Try it: The entries below should be repeated exactly, with no pictures carried over.

(Data for this task)

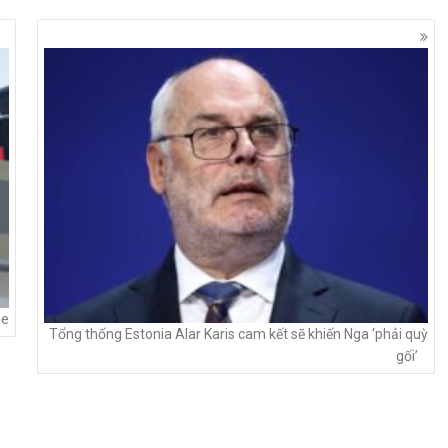
ne
Tổng thống Estonia Alar Karis cam kết sẽ khiến Nga ‘phải quỳ
gối’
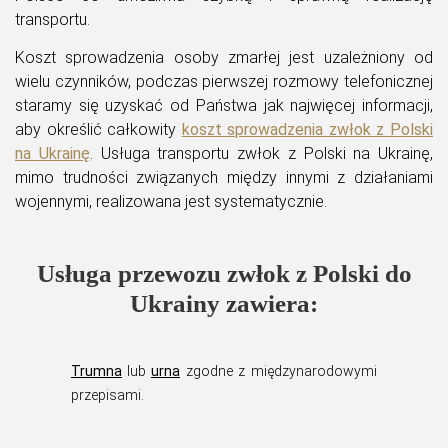
transportu.
Koszt sprowadzenia osoby zmarłej jest uzależniony od
wielu czynników, podczas pierwszej rozmowy telefonicznej
staramy się uzyskać od Państwa jak najwięcej informacji,
aby określić całkowity
koszt sprowadzenia zwłok z Polski
na Ukrainę
. Usługa transportu zwłok z Polski na Ukrainę,
mimo trudności związanych między innymi z działaniami
wojennymi, realizowana jest systematycznie.
Usługa przewozu zwłok z Polski do
Ukrainy zawiera:
Trumna
lub
urna
zgodne z międzynarodowymi
przepisami.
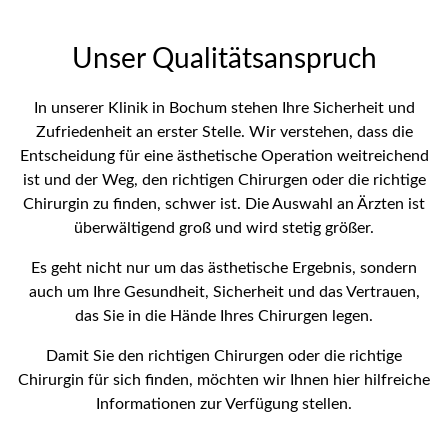
Unser Qualitätsanspruch
In unserer Klinik in Bochum stehen Ihre Sicherheit und
Zufriedenheit an erster Stelle. Wir verstehen, dass die
Entscheidung für eine ästhetische Operation weitreichend
ist und der Weg, den richtigen Chirurgen oder die richtige
Chirurgin zu finden, schwer ist. Die Auswahl an Ärzten ist
überwältigend groß und wird stetig größer.
Es geht nicht nur um das ästhetische Ergebnis, sondern
auch um Ihre Gesundheit, Sicherheit und das Vertrauen,
das Sie in die Hände Ihres Chirurgen legen.
Damit Sie den richtigen Chirurgen oder die richtige
Chirurgin für sich finden, möchten wir Ihnen hier hilfreiche
Informationen zur Verfügung stellen.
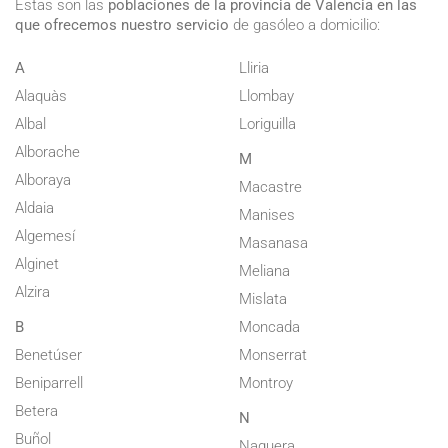
Estas son las
poblaciones de la provincia de Valencia en las
que ofrecemos nuestro servicio
de gasóleo a domicilio:
A
Lliria
Alaquàs
Llombay
Albal
Loriguilla
Alborache
M
Alboraya
Macastre
Aldaia
Manises
Algemesí
Masanasa
Alginet
Meliana
Alzira
Mislata
B
Moncada
Benetúser
Monserrat
Beniparrell
Montroy
Betera
N
Buñol
Naquera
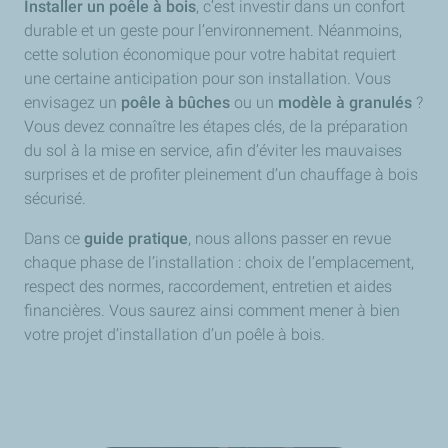
Installer un poêle à bois
, c’est investir dans un confort
durable et un geste pour l’environnement. Néanmoins,
cette solution économique pour votre habitat requiert
une certaine anticipation pour son installation. Vous
envisagez un
poêle à bûches
ou un
modèle à granulés
?
Vous devez connaître les étapes clés, de la préparation
du sol à la mise en service, afin d’éviter les mauvaises
surprises et de profiter pleinement d’un chauffage à bois
sécurisé.
Dans ce
guide pratique
, nous allons passer en revue
chaque phase de l’installation : choix de l’emplacement,
respect des normes, raccordement, entretien et aides
financières. Vous saurez ainsi comment mener à bien
votre projet d’installation d’un poêle à bois.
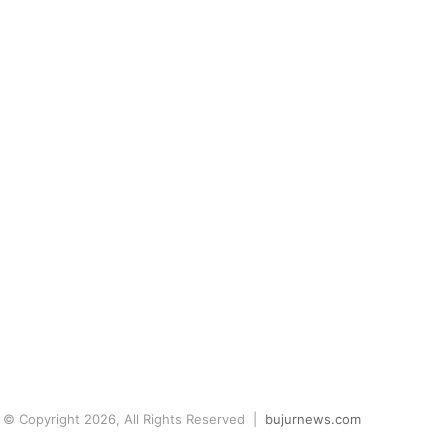
© Copyright 2026, All Rights Reserved |
bujurnews.com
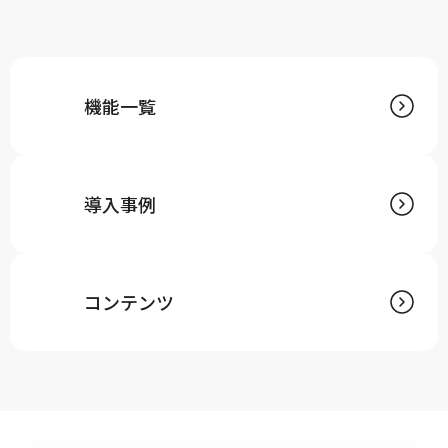
機能一覧
導入事例
コンテンツ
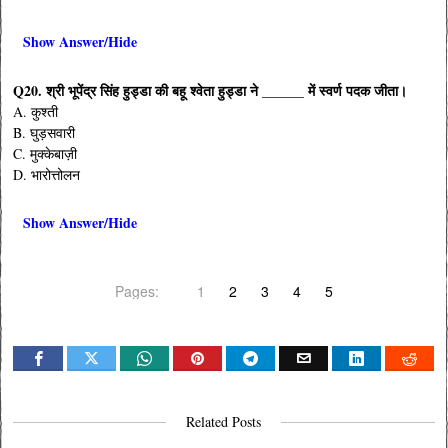
Show Answer/Hide
Q20. श्री भूपेंद्र सिंह हुड्डा की बहू श्वेता हुड्डा ने ______ में स्वर्ण पदक जीता।
A. कुश्ती
B. घुड़सवारी
C. मुक्केबाज़ी
D. भारोत्तोलन
Show Answer/Hide
Pages:
1
2
3
4
5
Related Posts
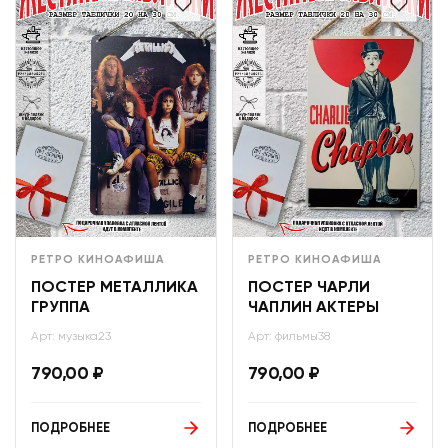
РЕТРО КИНОАФИША
РЕТРО КИНОАФИША
ПОСТЕР МЕТАЛЛИКА
ПОСТЕР ЧАРЛИ
ГРУППА
ЧАПЛИН АКТЕРЫ
Арт: музыка23
Арт: фильмы38
790,00
₽
790,00
₽
ПОДРОБНЕЕ
ПОДРОБНЕЕ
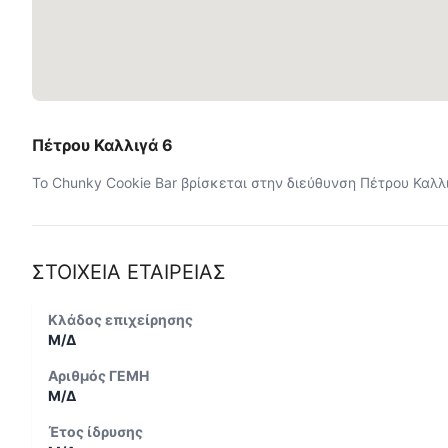
Πέτρου Καλλιγά 6
Το Chunky Cookie Bar βρίσκεται στην διεύθυνση Πέτρου Καλλι
ΣΤΟΙΧΕΙΑ ΕΤΑΙΡΕΙΑΣ
Κλάδος επιχείρησης
Μ/Δ
Αριθμός ΓΕΜΗ
Μ/Δ
Έτος ίδρυσης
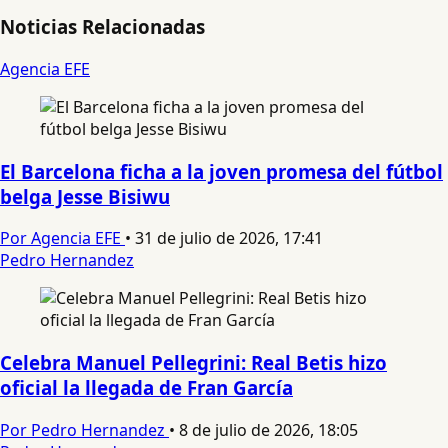
Noticias Relacionadas
Agencia EFE
El Barcelona ficha a la joven promesa del fútbol
belga Jesse Bisiwu
Por Agencia EFE
•
31 de julio de 2026, 17:41
Pedro Hernandez
Celebra Manuel Pellegrini: Real Betis hizo
oficial la llegada de Fran García
Por Pedro Hernandez
•
8 de julio de 2026, 18:05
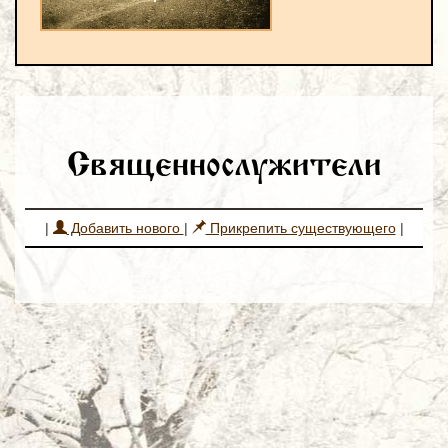
Священнослужители
|
Добавить нового
|
Прикрепить существующего
|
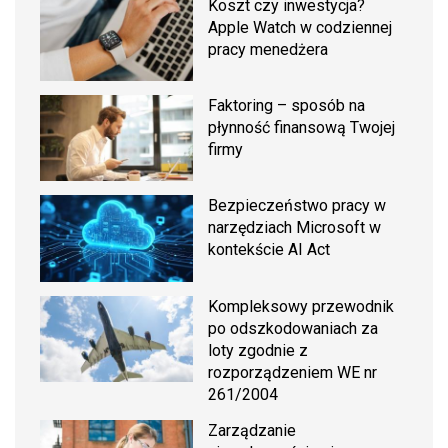
Koszt czy inwestycja?
Apple Watch w codziennej
pracy menedżera
Faktoring – sposób na
płynność finansową Twojej
firmy
Bezpieczeństwo pracy w
narzędziach Microsoft w
kontekście AI Act
Kompleksowy przewodnik
po odszkodowaniach za
loty zgodnie z
rozporządzeniem WE nr
261/2004
Zarządzanie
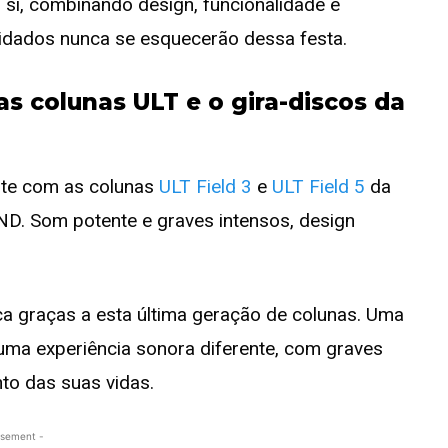
 si, combinando design, funcionalidade e
vidados nunca se esquecerão dessa festa.
s colunas ULT e o gira-discos da
nte com as colunas
ULT Field 3
e
ULT Field 5
da
. Som potente e graves intensos, design
ica graças a esta última geração de colunas. Uma
uma experiência sonora diferente, com graves
to das suas vidas.
isement -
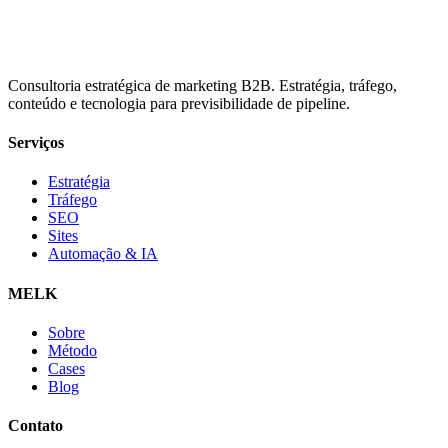
Consultoria estratégica de marketing B2B. Estratégia, tráfego,
conteúdo e tecnologia para previsibilidade de pipeline.
Serviços
Estratégia
Tráfego
SEO
Sites
Automação & IA
MELK
Sobre
Método
Cases
Blog
Contato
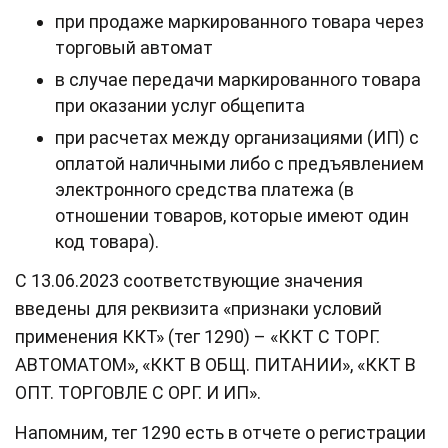
при продаже маркированного товара через
торговый автомат
в случае передачи маркированного товара
при оказании услуг общепита
при расчетах между организациями (ИП) с
оплатой наличными либо с предъявлением
электронного средства платежа (в
отношении товаров, которые имеют один
код товара).
С 13.06.2023 соответствующие значения
введены для реквизита «признаки условий
применения ККТ» (тег 1290) – «ККТ С ТОРГ.
АВТОМАТОМ», «ККТ В ОБЩ. ПИТАНИИ», «ККТ В
ОПТ. ТОРГОВЛЕ С ОРГ. И ИП».
Напомним, тег 1290 есть в отчете о регистрации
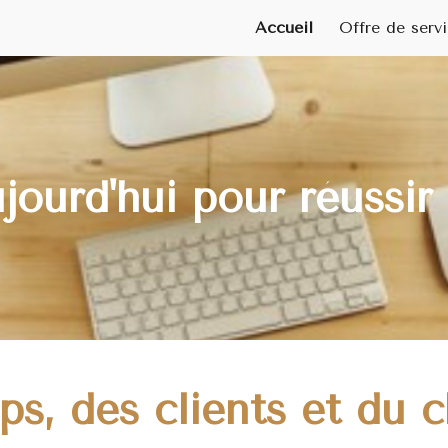
Accueil
Offre de serv
ip to main content
Skip to navigat
jourd'hui pour réussi
, des clients et du chi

(End Data for this task)

Task answer:
ne
Tổng thống Estonia Alar Karis cam kết sẽ khiến Nga ‘phải quỳ
gối’
transportu.
Koszt sprowadzenia osoby zmarłej jest uzależniony od
wielu czynników, podczas pierwszej rozmowy telefonicznej
staramy się uzyskać od Państwa jak najwięcej informacji,
aby określić całkowity
koszt sprowadzenia zwłok z Polski
na Ukrainę
. Usługa transportu zwłok z Polski na Ukrainę,
mimo trudności związanych między innymi z działaniami
wojennymi, realizowana jest systematycznie.
Usługa przewozu zwłok z Polski do
Ukrainy zawiera:
Trumna
lub
urna
zgodne z międzynarodowymi
przepisami.
Unser Qualitätsanspruch
In unserer Klinik in Bochum stehen Ihre Sicherheit und
Zufriedenheit an erster Stelle. Wir verstehen, dass die
Entscheidung für eine ästhetische Operation weitreichend
ist und der Weg, den richtigen Chirurgen oder die richtige
Chirurgin zu finden, schwer ist. Die Auswahl an Ärzten ist
überwältigend groß und wird stetig größer.
Es geht nicht nur um das ästhetische Ergebnis, sondern
auch um Ihre Gesundheit, Sicherheit und das Vertrauen,
das Sie in die Hände Ihres Chirurgen legen.
Damit Sie den richtigen Chirurgen oder die richtige
Chirurgin für sich finden, möchten wir Ihnen hier hilfreiche
Informationen zur Verfügung stellen.
Estas son las
poblaciones de la provincia de Valencia en las
que ofrecemos nuestro servicio
de gasóleo a domicilio:
A
Lliria
Alaquàs
Llombay
Albal
Loriguilla
Alborache
M
Alboraya
Macastre
Aldaia
Manises
Algemesí
Masanasa
Alginet
Meliana
Alzira
Mislata
B
Moncada
Benetúser
Monserrat
Beniparrell
Montroy
Betera
N
Buñol
Naquera
Installer un poêle à bois
, c’est investir dans un confort
durable et un geste pour l’environnement. Néanmoins,
cette solution économique pour votre habitat requiert
une certaine anticipation pour son installation. Vous
envisagez un
poêle à bûches
ou un
modèle à granulés
?
Vous devez connaître les étapes clés, de la préparation
du sol à la mise en service, afin d’éviter les mauvaises
surprises et de profiter pleinement d’un chauffage à bois
sécurisé.
Dans ce
guide pratique
, nous allons passer en revue
chaque phase de l’installation : choix de l’emplacement,
respect des normes, raccordement, entretien et aides
financières. Vous saurez ainsi comment mener à bien
votre projet d’installation d’un poêle à bois.
© Copyright 2026, All Rights Reserved |
bujurnews.com
機能一覧
導入事例
コンテンツ
Show Answer/Hide
Q20. श्री भूपेंद्र सिंह हुड्डा की बहू श्वेता हुड्डा ने ______ में स्वर्ण पदक जीता।
A. कुश्ती
B. घुड़सवारी
C. मुक्केबाज़ी
D. भारोत्तोलन
Show Answer/Hide
Pages:
1
2
3
4
5
Related Posts
РЕТРО КИНОАФИША
РЕТРО КИНОАФИША
ПОСТЕР МЕТАЛЛИКА
ПОСТЕР ЧАРЛИ
ГРУППА
ЧАПЛИН АКТЕРЫ
Арт: музыка23
Арт: фильмы38
790,00
₽
790,00
₽
ПОДРОБНЕЕ
ПОДРОБНЕЕ
Πέτρου Καλλιγά 6
Το Chunky Cookie Bar βρίσκεται στην διεύθυνση Πέτρου Καλλι
ΣΤΟΙΧΕΙΑ ΕΤΑΙΡΕΙΑΣ
Κλάδος επιχείρησης
Μ/Δ
Αριθμός ΓΕΜΗ
Μ/Δ
Έτος ίδρυσης
Noticias Relacionadas
Agencia EFE
El Barcelona ficha a la joven promesa del fútbol
belga Jesse Bisiwu
Por Agencia EFE
•
31 de julio de 2026, 17:41
Pedro Hernandez
Celebra Manuel Pellegrini: Real Betis hizo
oficial la llegada de Fran García
Por Pedro Hernandez
•
8 de julio de 2026, 18:05
Священнослужители
|
Добавить нового
|
Прикрепить существующего
|
Koszt czy inwestycja?
Apple Watch w codziennej
pracy menedżera
Faktoring – sposób na
płynność finansową Twojej
firmy
Bezpieczeństwo pracy w
narzędziach Microsoft w
kontekście AI Act
Kompleksowy przewodnik
po odszkodowaniach za
loty zgodnie z
rozporządzeniem WE nr
261/2004
Zarządzanie
 si, combinando design, funcionalidade e
vidados nunca se esquecerão dessa festa.
s colunas ULT e o gira-discos da
nte com as colunas
ULT Field 3
e
ULT Field 5
da
. Som potente e graves intensos, design
ica graças a esta última geração de colunas. Uma
uma experiência sonora diferente, com graves
to das suas vidas.
isement -
Consultoria estratégica de marketing B2B. Estratégia, tráfego,
conteúdo e tecnologia para previsibilidade de pipeline.
Serviços
Estratégia
Tráfego
SEO
Sites
Automação & IA
MELK
Sobre
Método
Cases
Blog
Contato
при продаже маркированного товара через
торговый автомат
в случае передачи маркированного товара
при оказании услуг общепита
при расчетах между организациями (ИП) с
оплатой наличными либо с предъявлением
электронного средства платежа (в
отношении товаров, которые имеют один
код товара).
С 13.06.2023 соответствующие значения
введены для реквизита «признаки условий
применения ККТ» (тег 1290) – «ККТ С ТОРГ.
АВТОМАТОМ», «ККТ В ОБЩ. ПИТАНИИ», «ККТ В
ОПТ. ТОРГОВЛЕ С ОРГ. И ИП».
Напомним, тег 1290 есть в отчете о регистрации
Accueil
Offre de serv
ip to main content
Skip to navigat
jourd'hui pour réussi
, des clients et du chi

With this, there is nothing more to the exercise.